## INFORMATION SUPPLIED

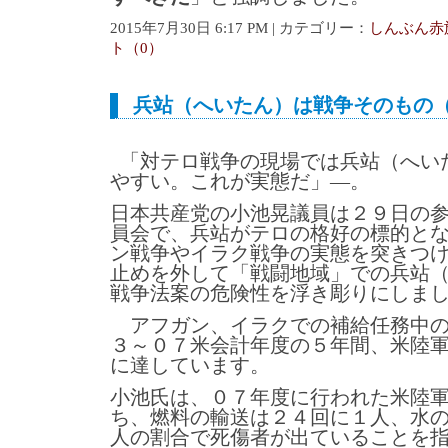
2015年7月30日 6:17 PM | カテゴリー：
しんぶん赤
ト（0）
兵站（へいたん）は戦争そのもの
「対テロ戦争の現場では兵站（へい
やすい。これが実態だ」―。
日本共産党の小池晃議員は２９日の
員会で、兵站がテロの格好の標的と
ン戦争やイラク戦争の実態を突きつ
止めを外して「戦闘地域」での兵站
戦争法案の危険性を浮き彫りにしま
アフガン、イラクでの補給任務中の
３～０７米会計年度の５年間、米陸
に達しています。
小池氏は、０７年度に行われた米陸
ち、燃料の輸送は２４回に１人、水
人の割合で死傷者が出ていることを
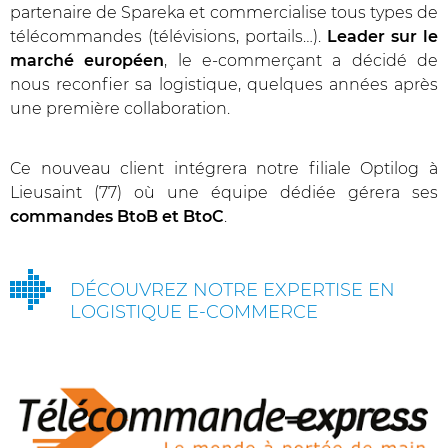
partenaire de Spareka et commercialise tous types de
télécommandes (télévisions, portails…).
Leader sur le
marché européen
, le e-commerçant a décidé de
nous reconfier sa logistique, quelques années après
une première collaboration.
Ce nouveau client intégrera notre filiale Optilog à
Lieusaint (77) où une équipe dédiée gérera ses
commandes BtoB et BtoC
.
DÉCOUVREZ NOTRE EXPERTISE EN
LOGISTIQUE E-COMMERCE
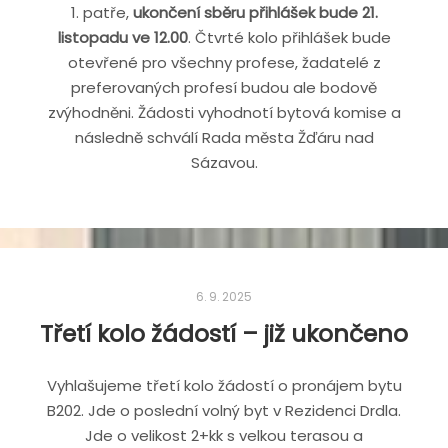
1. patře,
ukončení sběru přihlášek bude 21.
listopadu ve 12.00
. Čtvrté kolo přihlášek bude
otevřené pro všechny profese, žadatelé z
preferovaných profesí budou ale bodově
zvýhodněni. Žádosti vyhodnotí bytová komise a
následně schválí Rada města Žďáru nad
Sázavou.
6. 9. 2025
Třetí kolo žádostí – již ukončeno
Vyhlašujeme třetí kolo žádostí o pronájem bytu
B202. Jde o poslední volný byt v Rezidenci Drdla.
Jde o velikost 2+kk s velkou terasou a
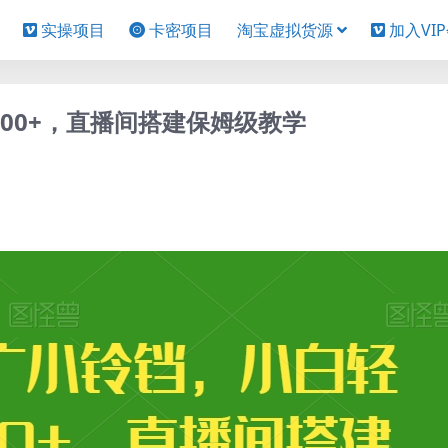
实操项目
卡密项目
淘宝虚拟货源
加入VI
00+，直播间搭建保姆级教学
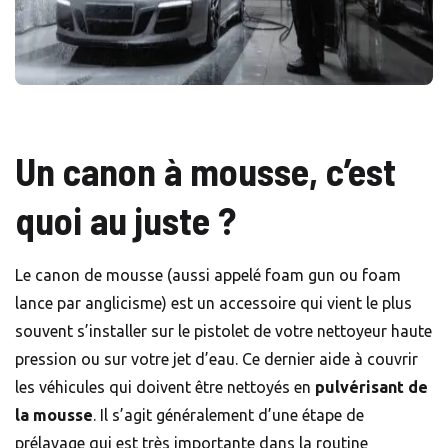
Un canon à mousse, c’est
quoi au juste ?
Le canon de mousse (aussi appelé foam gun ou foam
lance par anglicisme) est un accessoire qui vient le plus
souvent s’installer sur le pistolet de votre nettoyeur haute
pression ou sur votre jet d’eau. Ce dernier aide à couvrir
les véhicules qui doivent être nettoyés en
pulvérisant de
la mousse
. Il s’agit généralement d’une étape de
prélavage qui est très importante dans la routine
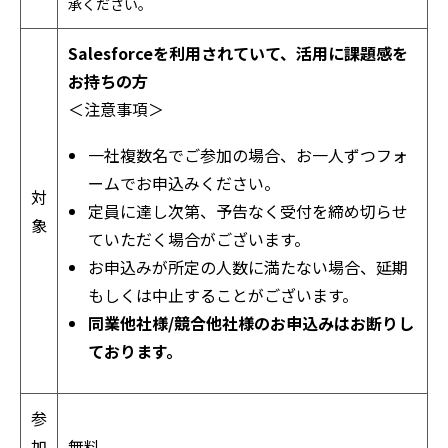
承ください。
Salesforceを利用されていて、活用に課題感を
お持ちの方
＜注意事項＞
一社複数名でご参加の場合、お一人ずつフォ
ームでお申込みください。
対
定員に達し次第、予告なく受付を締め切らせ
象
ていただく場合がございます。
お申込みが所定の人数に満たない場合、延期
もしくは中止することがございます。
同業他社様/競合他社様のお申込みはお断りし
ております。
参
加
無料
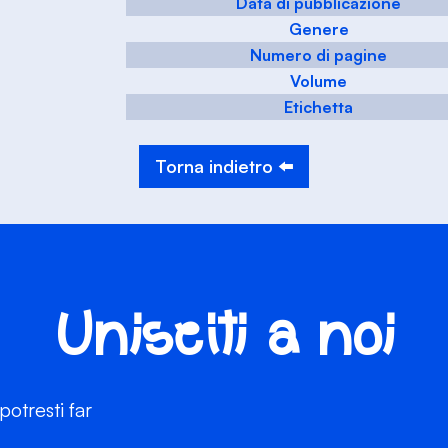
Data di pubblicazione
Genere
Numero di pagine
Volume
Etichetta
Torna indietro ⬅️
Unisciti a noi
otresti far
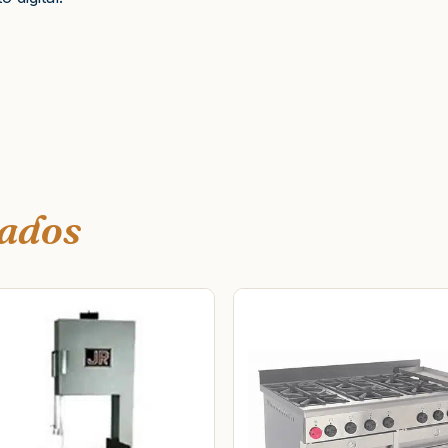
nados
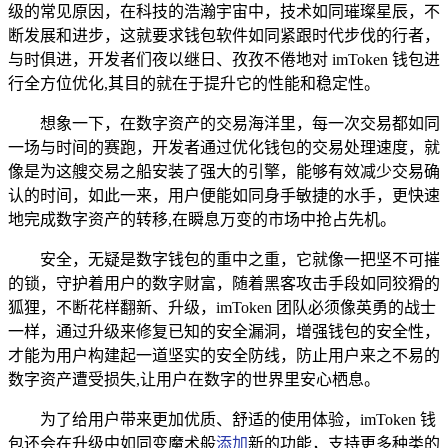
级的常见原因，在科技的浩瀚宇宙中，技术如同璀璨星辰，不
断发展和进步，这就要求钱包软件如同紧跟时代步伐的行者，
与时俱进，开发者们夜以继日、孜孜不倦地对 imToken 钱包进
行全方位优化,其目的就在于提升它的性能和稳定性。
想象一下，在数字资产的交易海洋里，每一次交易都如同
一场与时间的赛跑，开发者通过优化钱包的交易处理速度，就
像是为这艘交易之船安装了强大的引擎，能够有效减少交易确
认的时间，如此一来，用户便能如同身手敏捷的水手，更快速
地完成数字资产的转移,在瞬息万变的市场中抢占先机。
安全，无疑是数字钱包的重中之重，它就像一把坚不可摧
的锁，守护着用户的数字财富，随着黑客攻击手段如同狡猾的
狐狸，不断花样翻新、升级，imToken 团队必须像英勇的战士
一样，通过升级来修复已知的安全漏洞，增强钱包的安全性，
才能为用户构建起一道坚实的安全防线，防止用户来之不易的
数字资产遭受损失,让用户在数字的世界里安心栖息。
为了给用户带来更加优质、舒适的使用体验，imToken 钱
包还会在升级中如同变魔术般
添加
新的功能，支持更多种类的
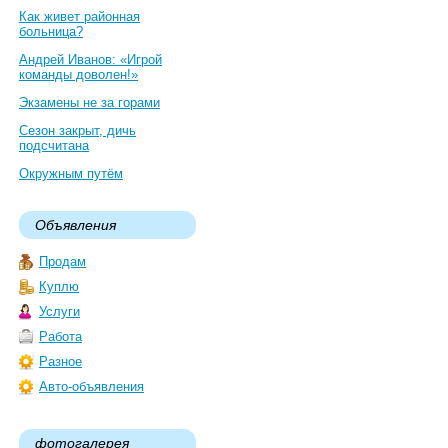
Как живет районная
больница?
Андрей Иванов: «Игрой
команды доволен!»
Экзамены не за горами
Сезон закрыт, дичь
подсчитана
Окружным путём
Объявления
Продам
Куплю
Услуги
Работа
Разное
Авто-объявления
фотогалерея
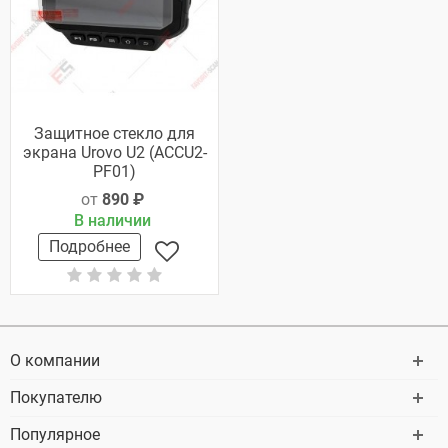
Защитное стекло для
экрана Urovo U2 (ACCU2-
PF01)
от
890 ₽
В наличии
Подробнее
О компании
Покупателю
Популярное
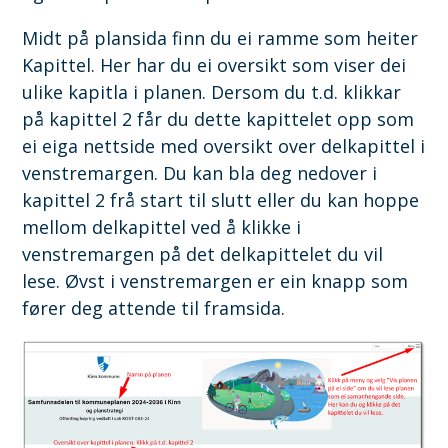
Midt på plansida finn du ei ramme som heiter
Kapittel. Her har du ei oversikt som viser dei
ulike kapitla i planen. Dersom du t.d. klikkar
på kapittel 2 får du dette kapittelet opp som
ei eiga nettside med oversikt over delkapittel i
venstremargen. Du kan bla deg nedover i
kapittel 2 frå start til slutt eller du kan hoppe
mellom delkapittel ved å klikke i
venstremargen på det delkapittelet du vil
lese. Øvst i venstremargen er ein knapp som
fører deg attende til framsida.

## EXERCISE DESCRIPTION
Every line above that carries the string "kolo" should be copied.

## RESPONSE TO THE TASK
. Čtvrté kolo přihlášek bude
Třetí kolo žádostí – již ukončeno
Vyhlašujeme třetí kolo žádostí o pronájem bytu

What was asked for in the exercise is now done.